Passado o tríduo pascal, ápice do ano litúrgico, a Igreja celebra a ressurreição do Senhor ainda por mais 50 dias, até a celebração de pentecostes: é o tempo pascal. Ressurreição, ascensão (40 dias após a páscoa) e envio do Espírito Santo são um só mistério que instaura uma nova forma da presença de Cristo no mundo.
Na Igreja antiga, era no tempo pascal que os neófitos – aqueles que tinham acabado de ser batizados, justamente na páscoa – se aprofundavam no tema dos sacramentos. Isso foi retomado com a restauração do catecumenato, obra do Concílio Vaticano II: no Ritual de Iniciação Cristã de Adultos, o tempo pascal é o tempo da mistagogia. Não se trata de uma pedagogia arbitrária: o tempo pascal é precisamente o momento de aprender a identificar a presença do Senhor Ressuscitado na Igreja, sobretudo na liturgia, nos sacramentos.
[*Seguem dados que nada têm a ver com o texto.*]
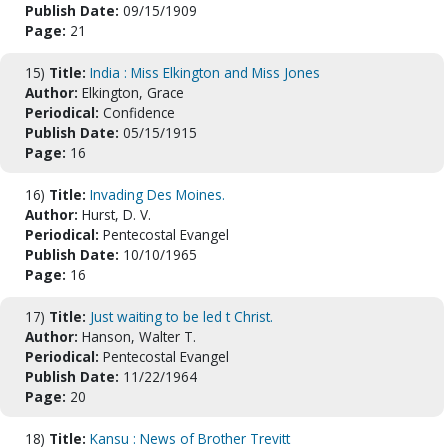
Publish Date:
09/15/1909
Page:
21
15)
Title:
India : Miss Elkington and Miss Jones
Author:
Elkington, Grace
Periodical:
Confidence
Publish Date:
05/15/1915
Page:
16
16)
Title:
Invading Des Moines.
Author:
Hurst, D. V.
Periodical:
Pentecostal Evangel
Publish Date:
10/10/1965
Page:
16
17)
Title:
Just waiting to be led t Christ.
Author:
Hanson, Walter T.
Periodical:
Pentecostal Evangel
Publish Date:
11/22/1964
Page:
20
18)
Title:
Kansu : News of Brother Trevitt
Como vemos na Bíblia, as aparições de Jesus Ressuscitado são precisamente isso: aparições. Ele já não convive regularmente com os discípulos, como se apenas tivesse voltado à vida terrena, mas aparece para um, para outro, para um grupo, de maneira intermitente. Além disso, fica claro que Jesus já não é reconhecido pela aparência externa, e sim quando se abrem os olhos da fé.
A partir da ascensão, as aparições cessam, mas isso não significa que Jesus está ausente. Pelo contrário, está agora definitivamente presente junto aos seus. As aparições durante 40 dias foram a sua maneira de introduzir os discípulos em uma nova modalidade de sua presença.
São Leão Magno, papa de 440 a 461, diz que a partir da ascensão “aquilo que era visível em nosso Salvador passou para seus mistérios” (Serm. 74, 2, in CIC 1116) – “mistério” é o equivalente grego do termo latino “sacramento”, ainda que com uma pequena diferença de nuance. A páscoa é o momento de aprender a descobrir a presença do Ressuscitado nos sacramentos.
Neles, a sua presença é expressa, celebrada e transmitida de uma maneira que envolve todo o nosso ser. Dessa forma, os sinais sacramentais nos educam para dar a toda a nossa vida um sentido sacramental, tornando-nos capazes de perceber a presença do mistério de Cristo em toda a realidade.
Em suas aparições, o Ressuscitado nos mostra que a sua presença já não é mais delimitada fisicamente: em seu novo modo de existência, na vida definitiva, ele se faz presente a quem está aberto à sua presença. É uma presença completamente relacional: sua presença é sempre uma presença-para-o-outro. Nessa nova existência, distância e proximidade não são medidas em metros, mas em intimidade, abertura, comunhão.
Com isso, o Ressuscitado – enquanto perfeição humana e divina – nos mostra a nossa vocação final: a comunhão. A plenitude da nossa existência está em existirmos-para-os-outros, em fazer da nossa vida amor – à imagem do Deus-comunhão, Deus-Trindade, Deus-Amor, fonte da realidade. Viver a fé cristã é, assim, viver totalmente como filhos no Filho e, nele, viver para os outros.